Alpelisib is the only PIK3CA inhibitor to have been approved for the treatment of HR+ MBC to date. Both everolimus and alpelisib are active in MBC and work on the same PI3K/AKT/mTOR axis, but the ideal sequencing to minimize treatment resistance is unknown, and even the new ESMO guidelines cannot recommend the best sequencing beyond the first line [7]. The PFS rates in the advanced treatment lines usually shorten from line-to-line of treatment [8].

In the BYLieve study, the percentage of patients alive and without disease progression at six months was 50.4% in the cohort A (patients who had progressed on CDK4/6 and ET and received alpelisib with fulvestrant), while the percentage of patients alive and without disease progression at six months was 48.7% in the cohort C (patients who were also treated with chemotherapy before alpelisib) [9]. Most of the patients in our study received alpelisib after four or more lines of treatment that included everolimus, and the six months without disease progression was 46.1%, which was very similar to both cohorts of the BYlieve study. This finding indicates that treatment with alpelisib post-everolimus can provide a clinical benefit in selected patients.

ESR1 mutations are associated with resistance to hormonal treatment [8]. In addition, Razavi et al. [10] reported, among the patients with HR+ MBC who participated in a phase I/II study of alpelisib in combination with letrozole or exemestane, that ESR1-activating mutations increased during treatment, and were associated with a resistance to the combination. Further support to this observation was demonstrated in the BYLeive trial, where patients with the ESR1 mutation tested in ctDNA had numerically but not significantly shorter PFS (6.3 vs. 8.3 months, p = 0.095) [11]. By contrast, in our study the patients with an ESR1 mutation had numerically but not significantly longer PFS than the patients with a WT ESR1 (mean of 6.1 vs. 2.3 months, p = 0.07). While this may reflect the lower numbers in our cohort, it also highlights that ESR1 mutations, per se, should not exclude patients from further hormonal and alpelisib treatment. We also found that the patients with more than one PIK3CA mutation had borderline more responses than the patients with a single mutation, as had been observed by others [12].

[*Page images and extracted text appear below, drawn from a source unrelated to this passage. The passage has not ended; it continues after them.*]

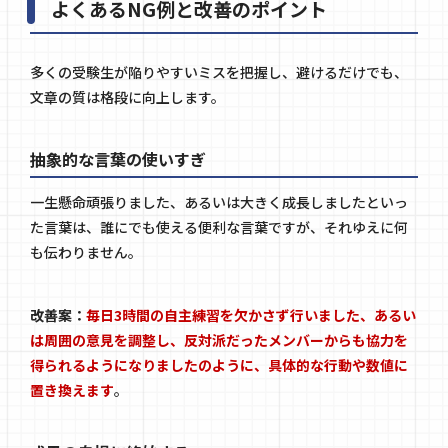
よくあるNG例と改善のポイント
多くの受験生が陥りやすいミスを把握し、避けるだけでも、
文章の質は格段に向上します。
抽象的な言葉の使いすぎ
一生懸命頑張りました、あるいは大きく成長しましたといっ
た言葉は、誰にでも使える便利な言葉ですが、それゆえに何
も伝わりません。
改善案：
毎日3時間の自主練習を欠かさず行いました、あるい
は周囲の意見を調整し、反対派だったメンバーからも協力を
得られるようになりましたのように、具体的な行動や数値に
置き換えます
。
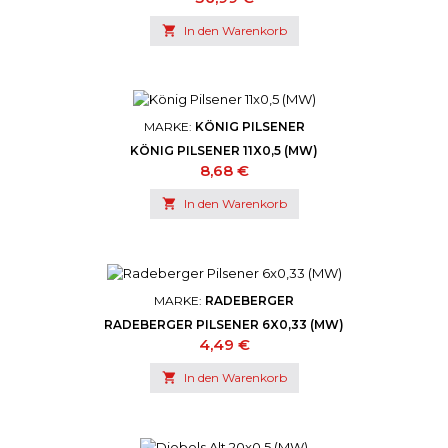

In den Warenkorb
MARKE:
KÖNIG PILSENER
KÖNIG PILSENER 11X0,5 (MW)
Preis
8,68 €

In den Warenkorb
MARKE:
RADEBERGER
RADEBERGER PILSENER 6X0,33 (MW)
Preis
4,49 €

In den Warenkorb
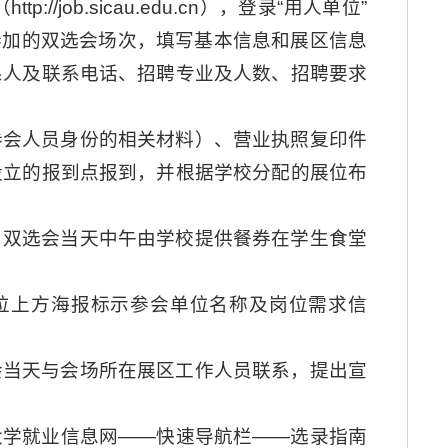
job.sicau.edu.cn），登录“用人单位”
要参加的双选会场次，填写基本信息和展区信息
系人及联系电话、招聘专业及人数、招聘要求
参会人员身份的相关材料）、营业执照复印件
设立的报到点报到，并根据学校分配的展位布
，双选会当天中午由学校提供餐券在学生食堂
位上方海报标示参会单位名称及岗位需求信
会当天与会场所在展区工作人员联系，提出宣
大学就业信息网——快速导航栏——选录指南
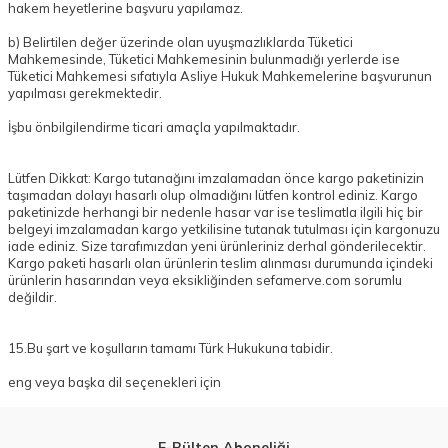
hakem heyetlerine başvuru yapılamaz.
b) Belirtilen değer üzerinde olan uyuşmazlıklarda Tüketici
Mahkemesinde, Tüketici Mahkemesinin bulunmadığı yerlerde ise
Tüketici Mahkemesi sıfatıyla Asliye Hukuk Mahkemelerine başvurunun
yapılması gerekmektedir.
İşbu önbilgilendirme ticari amaçla yapılmaktadır.
Lütfen Dikkat: Kargo tutanağını imzalamadan önce kargo paketinizin
taşımadan dolayı hasarlı olup olmadığını lütfen kontrol ediniz. Kargo
paketinizde herhangi bir nedenle hasar var ise teslimatla ilgili hiç bir
belgeyi imzalamadan kargo yetkilisine tutanak tutulması için kargonuzu
iade ediniz. Size tarafımızdan yeni ürünleriniz derhal gönderilecektir.
Kargo paketi hasarlı olan ürünlerin teslim alınması durumunda içindeki
ürünlerin hasarından veya eksikliğinden sefamerve.com sorumlu
değildir.
15.Bu şart ve koşulların tamamı Türk Hukukuna tabidir.
eng veya başka dil seçenekleri için
E-Bülten Aboneliği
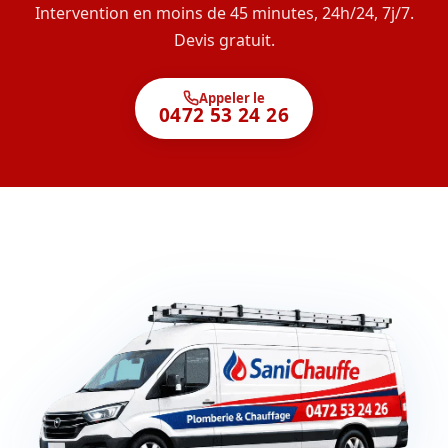
Intervention en moins de 45 minutes, 24h/24, 7j/7.
Devis gratuit.
Appeler le
0472 53 24 26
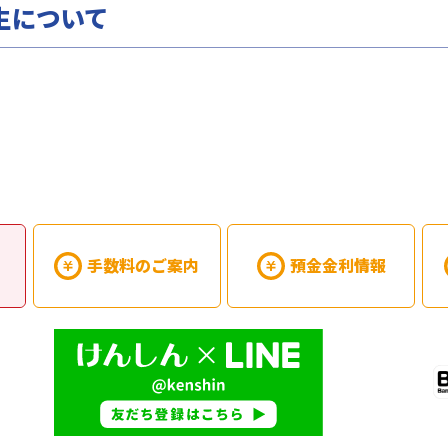
生について
手数料のご案内
預金金利情報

In an evaluation of the impact of PIK3CA hotspot mutations in cfDNA on everolimus efficacy among the BOLERO-2 study participants (n = 550), the median PFS in the everolimus vs. placebo arms was similar among patients with tumors that had either wild-type or mutant PIK3CA (HR 0.43 and 0.37, respectively). Everolimus also prolonged the median PFS in patients with PIK3CA H1047R and E545K/E542K mutations to a similar degree [13]. This suggests that, while patients with PIK3CA mutations clearly benefit from alpelisib, they may have the same benefit from everolimus, and therefore using both drugs in sequence is a relevant option for some patients [14].

Our study has several limitations that bear mention. It is retrospective in design and includes a small number of patients. Larger studies investigating the clinical benefit of sequencing these drugs are needed.

5. Conclusions

Our study findings demonstrate that alpelisib has clinical activity, post-everolimus treatment in a real-world cohort of heavily pretreated patients. They support the use of alpelisib in patients who have been exposed to other treatments in the same PIK3CA/AKT/mTOR pathway. Further studies with larger numbers of patients are necessary to validate the hypothesis that alpelisib treatment post-everolimus can be beneficial to patients with MBC.